O recurso à rádio como estratégia de produção de segurança ajuda a perceber como: 1o processo de seleção de passageiros é um problema real na rotina de trabalho de um taxista. 2- a perspectiva dos passageiros pegos na rua não é a única possível para os taxistas. Fica visível, então, como o problema da confiança pode aparecer de formas qualitativamente distintas na rotina desses profissionais, o que faz do passageiro desconhecido pego no meio da rua um problema central, que exige atenção especial do taxista:

Roberto: (...) Porque como eu te falei, (passageiro) da rádio não tem perigo, né? Gilberto: Tu vai tranqüilo quando tu vai pegar da rádio? Roberto: Sem sombra de dúvida. Gilberto: Tu vai relaxado. Roberto: É. Perigo zero. Daniel: É, exatamente... E, pronto, eu sei que é relativo hoje passageiro de rua e passageiro de rádio. A rádio, como já faz dois anos e alguns meses que eu tô na rádio então assim ele entra e eu nem olho pra ele, eu só dou bom dia, boa noite e pergunto o destino dele, já o de rua não, você tem que olhar ele entrando, você tem que olhar pra fisionomia dele Marcelo: É, mas às vezes, eu fico à noite, entendeu? Só que só pego cliente pela rádio, dia de semana, à noite só pego cliente pela rádio, que eu sei que é seguro.
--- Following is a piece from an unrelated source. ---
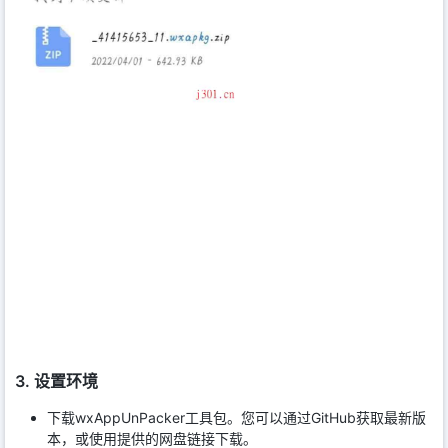
3. 设置环境
下载wxAppUnPacker工具包。您可以通过GitHub获取最新版
本，或使用提供的网盘链接下载。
Além disso, o radio-táxi traz para o taxista que o utiliza condições diferenciadas de seleção na hora de pegar um passageiro que acene com a mão na rua. Visto que já tem uma garantia de clientela através do rádio, ele não sente a mesma urgência em pegar passageiros na rua, podendo, portanto, negar mais passageiros que os taxistas que dependem apenas deste tipo de clientes, pegando passageiros apenas em situações que pareçam mais confiáveis.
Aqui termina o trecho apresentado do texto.